Nothing but a number should be given: the count of lines in the data that include the string "selected".

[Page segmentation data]
------------------------------
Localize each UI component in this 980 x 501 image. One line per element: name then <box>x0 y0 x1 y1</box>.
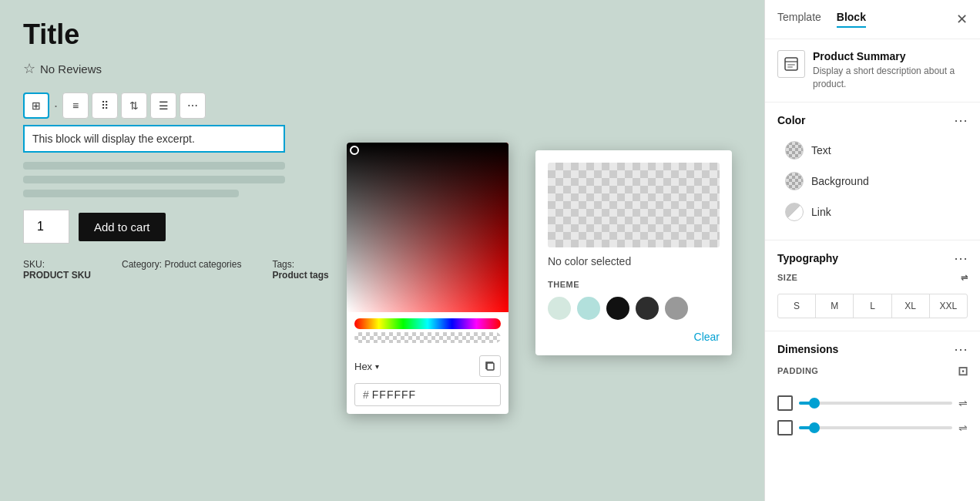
no-reviews-row: ☆ No Reviews <box>23 60 741 77</box>
padding-thumb-1[interactable] <box>809 398 820 409</box>
block-description: Display a short description about a prod… <box>813 65 968 91</box>
color-picker-cursor <box>350 146 359 155</box>
no-color-text: No color selected <box>548 255 720 267</box>
picker-bottom: Hex ▾ <box>347 349 508 383</box>
hex-hash: # <box>363 388 369 401</box>
hex-format-selector[interactable]: Hex ▾ <box>354 361 379 372</box>
dimensions-section-title: Dimensions <box>777 343 838 355</box>
excerpt-text: This block will display the excerpt. <box>32 133 195 145</box>
text-color-label: Text <box>811 144 831 156</box>
swatch-medium-gray[interactable] <box>665 297 688 320</box>
no-reviews-text: No Reviews <box>40 62 102 76</box>
padding-slider-2[interactable] <box>799 426 952 429</box>
block-align-button[interactable]: ≡ <box>62 92 89 119</box>
skeleton-line-2 <box>23 176 285 183</box>
size-buttons: S M L XL XXL <box>765 294 980 331</box>
swatch-light-green[interactable] <box>548 297 571 320</box>
size-adjust-icon[interactable]: ⇌ <box>961 273 968 283</box>
block-justify-button[interactable]: ☰ <box>150 92 176 119</box>
category-item: Category: Product categories <box>122 259 241 281</box>
typography-section-title: Typography <box>777 252 838 264</box>
svg-rect-4 <box>787 66 793 68</box>
theme-label: THEME <box>548 280 720 289</box>
page-title: Title <box>23 18 741 51</box>
padding-thumb-2[interactable] <box>809 422 820 433</box>
chevron-down-icon: ▾ <box>375 362 379 371</box>
block-info-text: Product Summary Display a short descript… <box>813 50 968 91</box>
hue-slider[interactable] <box>354 318 501 329</box>
close-sidebar-button[interactable]: ✕ <box>956 11 968 28</box>
right-sidebar: Template Block ✕ Product Summary Display… <box>764 0 980 501</box>
block-toolbar: ⊞ · ≡ ⠿ ⇅ ☰ ⋯ <box>23 92 741 119</box>
padding-slider-1[interactable] <box>799 402 952 405</box>
padding-slider-2-container <box>799 426 952 429</box>
block-width-button[interactable]: ⊞ <box>23 92 49 119</box>
slider-settings-2-icon[interactable]: ⇌ <box>958 422 968 434</box>
alpha-slider[interactable] <box>354 332 501 343</box>
padding-slider-1-container <box>799 402 952 405</box>
color-section: Color ⋯ Text Background Link <box>765 103 980 240</box>
theme-swatches <box>548 297 720 320</box>
hex-input-wrapper[interactable]: # FFFFFF <box>354 383 501 406</box>
hex-format-label: Hex <box>354 361 372 372</box>
typography-section-header: Typography ⋯ <box>765 240 980 273</box>
typography-section: Typography ⋯ SIZE ⇌ S M L XL XXL <box>765 240 980 331</box>
size-btn-m[interactable]: M <box>815 294 854 318</box>
color-options: Text Background Link <box>765 135 980 240</box>
hex-input-row: # FFFFFF <box>347 383 508 414</box>
block-more-button[interactable]: ⋯ <box>180 92 206 119</box>
text-color-swatch <box>785 141 804 160</box>
copy-color-button[interactable] <box>479 355 501 377</box>
block-type-icon <box>777 50 805 78</box>
color-picker-popup: Hex ▾ # FFFFFF <box>347 143 508 414</box>
star-icon: ☆ <box>23 60 35 77</box>
padding-row-2: ⇌ <box>765 415 980 440</box>
size-btn-l[interactable]: L <box>853 294 891 318</box>
clear-color-button[interactable]: Clear <box>548 331 720 343</box>
typography-more-button[interactable]: ⋯ <box>954 251 968 265</box>
tab-template[interactable]: Template <box>777 11 821 28</box>
quantity-input[interactable] <box>23 210 69 244</box>
tags-label: Tags: <box>272 259 328 270</box>
skeleton-line-1 <box>23 162 285 170</box>
swatch-teal-light[interactable] <box>577 297 600 320</box>
category-label: Category: Product categories <box>122 259 241 270</box>
background-color-swatch <box>785 172 804 190</box>
add-to-cart-button[interactable]: Add to cart <box>79 213 166 241</box>
skeleton-line-3 <box>23 190 239 197</box>
size-btn-xl[interactable]: XL <box>891 294 930 318</box>
dimensions-more-button[interactable]: ⋯ <box>954 342 968 356</box>
color-option-link[interactable]: Link <box>777 197 968 227</box>
block-up-down-button[interactable]: ⇅ <box>121 92 147 119</box>
color-more-button[interactable]: ⋯ <box>954 113 968 127</box>
padding-corners-icon[interactable]: ⊡ <box>958 364 968 378</box>
swatch-dark-gray[interactable] <box>636 297 659 320</box>
svg-rect-3 <box>787 64 795 66</box>
svg-rect-0 <box>487 363 494 370</box>
color-option-background[interactable]: Background <box>777 166 968 197</box>
color-option-text[interactable]: Text <box>777 135 968 166</box>
block-info: Product Summary Display a short descript… <box>765 39 980 103</box>
swatch-black[interactable] <box>606 297 629 320</box>
sku-value: PRODUCT SKU <box>23 270 91 281</box>
slider-settings-1-icon[interactable]: ⇌ <box>958 397 968 409</box>
size-btn-s[interactable]: S <box>777 294 816 318</box>
checker-preview <box>548 163 720 247</box>
color-gradient-area[interactable] <box>347 143 508 312</box>
link-color-label: Link <box>811 206 831 218</box>
main-canvas: Title ☆ No Reviews ⊞ · ≡ ⠿ ⇅ ☰ ⋯ This bl… <box>0 0 764 501</box>
padding-icon-2 <box>777 420 793 435</box>
tab-block[interactable]: Block <box>837 11 866 28</box>
block-grid-button[interactable]: ⠿ <box>92 92 118 119</box>
dimensions-section: Dimensions ⋯ PADDING ⊡ ⇌ <box>765 331 980 448</box>
no-color-panel: No color selected THEME Clear <box>535 150 732 355</box>
color-section-title: Color <box>777 114 806 126</box>
background-color-label: Background <box>811 175 869 187</box>
padding-row-1: ⇌ <box>765 391 980 415</box>
color-section-header: Color ⋯ <box>765 103 980 135</box>
hex-input[interactable]: FFFFFF <box>372 388 416 401</box>
block-title: Product Summary <box>813 50 968 62</box>
toolbar-separator: · <box>54 98 58 114</box>
size-btn-xxl[interactable]: XXL <box>929 294 968 318</box>
sidebar-tabs: Template Block <box>777 11 866 28</box>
------------------------------
**SOLUTION TO THIS TASK**
2